Taken at face value, its arguments were compelling. At six times expected earnings, and with a dividend yield of 15%, Medallion Financial is an alluring stock. Shares jumped 20% in response.
But deeper dive into the bull thesis leaves a lot to be desired. I'd like to address a couple comments in the Barron's piece, and bring some additional perspective.
1. "No losses on any of its medallion loans"
Medallion Financial CEO Andrew Murstein told Barron's that his company hasn't had any losses on any of its medallion loans. While true, this misses the forest for the trees.
In the first six months of 2015, Medallion Financial restructured $10.6 million of medallion loans held at the parent company.
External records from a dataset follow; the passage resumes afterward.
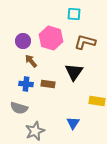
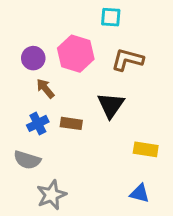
blue cross: (26, 84) -> (38, 123), turned -32
blue triangle: (73, 123) -> (140, 193), moved, turned -48

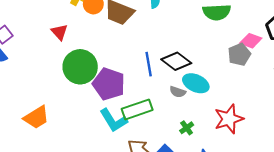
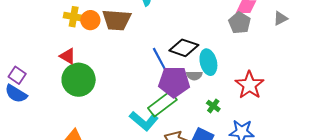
green circle: (80, 67) -> (79, 80), moved
cyan ellipse: (196, 83) -> (208, 62), turned 70
purple pentagon: (109, 84) -> (174, 82), moved

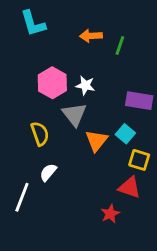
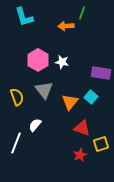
green line: (120, 46) -> (82, 13), moved
gray triangle: (74, 114) -> (44, 90), moved
yellow semicircle: (40, 134) -> (17, 97), moved
yellow square: (139, 160) -> (101, 144), moved, turned -35
red triangle: (130, 188) -> (82, 128), moved

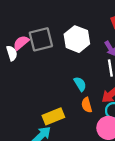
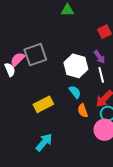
white hexagon: (77, 39) -> (76, 66), moved
yellow rectangle: (53, 116) -> (43, 104), moved

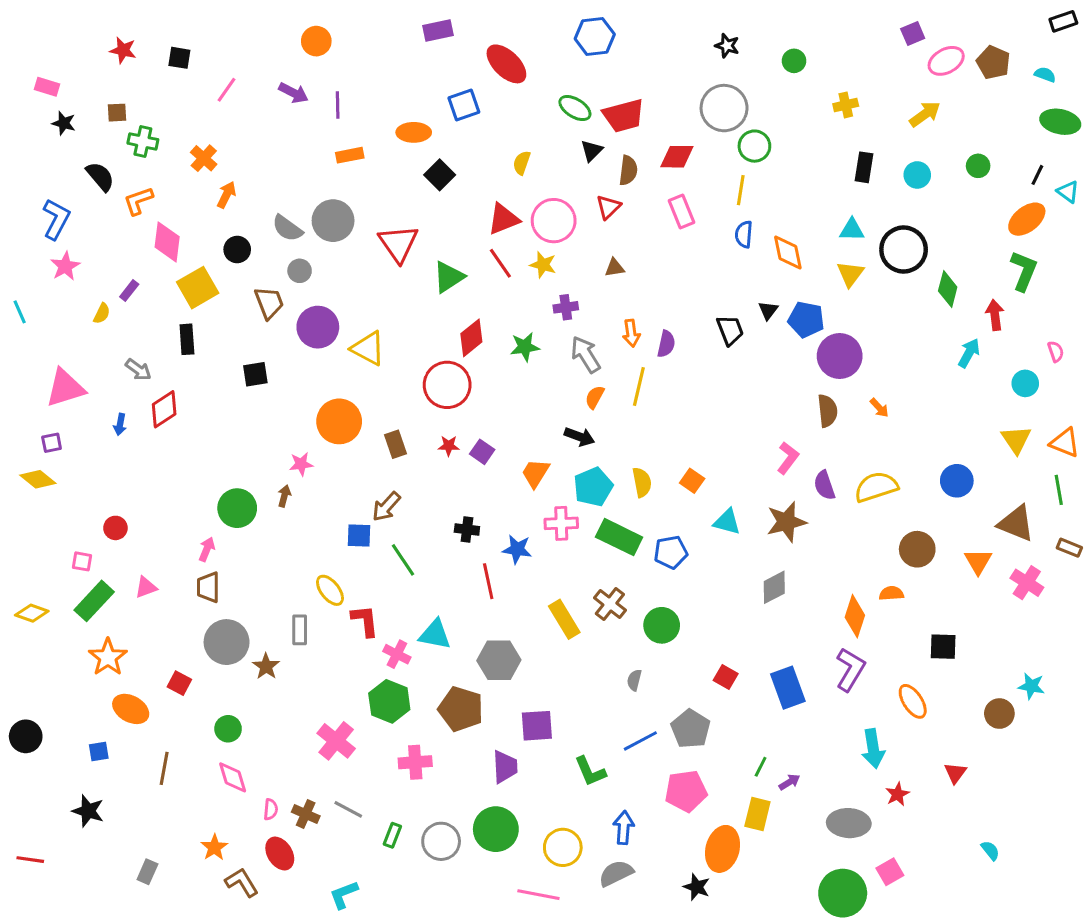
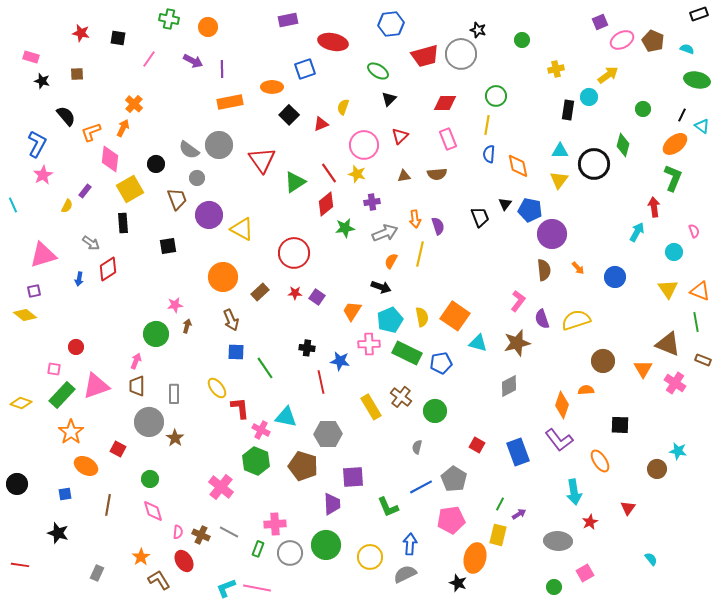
red ellipse: (506, 64) -> (333, 42), turned -32
gray circle: (724, 108) -> (461, 54), moved
red trapezoid: (624, 116) -> (425, 56), moved
green cross: (143, 141) -> (169, 19), moved
orange rectangle: (350, 155) -> (230, 102), size x1.4
brown semicircle: (628, 170) -> (437, 174), moved, turned 78
cyan circle: (917, 175) -> (589, 97), moved
orange arrow: (227, 195) -> (123, 128), moved
red triangle: (503, 219) -> (321, 124), moved, size x0.7
green diamond: (948, 289) -> (623, 145), moved
red diamond: (471, 338) -> (326, 204), moved
purple semicircle: (666, 344) -> (438, 226), turned -30
gray arrow: (586, 354) -> (385, 233), turned 100
brown rectangle: (395, 444) -> (260, 292), turned 66
pink star: (301, 464) -> (175, 305), moved
orange square: (692, 481) -> (455, 316), size x1.8
blue circle: (957, 481) -> (615, 277), moved
brown arrow: (386, 507) -> (231, 320), moved, turned -65
pink triangle: (146, 587) -> (96, 386), size x1.8
gray rectangle: (300, 630) -> (174, 394), moved
purple L-shape: (850, 669) -> (559, 440), turned 112
pink cross: (415, 762) -> (275, 524), moved
green circle: (843, 893) -> (554, 587), size x0.5
pink line: (538, 895) -> (257, 588), moved

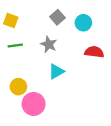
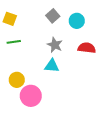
gray star: (49, 44) -> (55, 45), moved
cyan triangle: (56, 71) -> (52, 66), turned 35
The percentage of loans past due is increasing. This is a recipe for future loan losses.
On Friday, a competing medallion financier, Montauk Credit Union, was seized by regulators due to the poor performance of its medallion-heavy loan book. Previously, the bank reported its highest-ever amount of net charge-offs of 0.42% on an annualized basis, well below the NCUA credit union average.
I brought this up to make a point: Prior to its seizure, Montauk could make a similar claim that it had little to no losses from its medallion loan portfolio. And yet it was seized for being "unsafe and unsound," due to its growing pile of past due medallion loans.
No one disputes Medallion Financial's past performance; the questions surround its future. With late loans ballooning with each passing quarterly report, it seems impossible for loan losses to remain at zero.
2. LTVs are safe at 75%
Loan-to-value ratios are fickle things. A small change in the value of an asset can have an outsize impact on the LTV ratio, particularly as the ratio rises toward 100%. And given there have been only a handful of medallion transfers in 2015, nailing the right value for a medallion in New York, Chicago, Boston, or any city with a medallion system, is difficult, to say the least.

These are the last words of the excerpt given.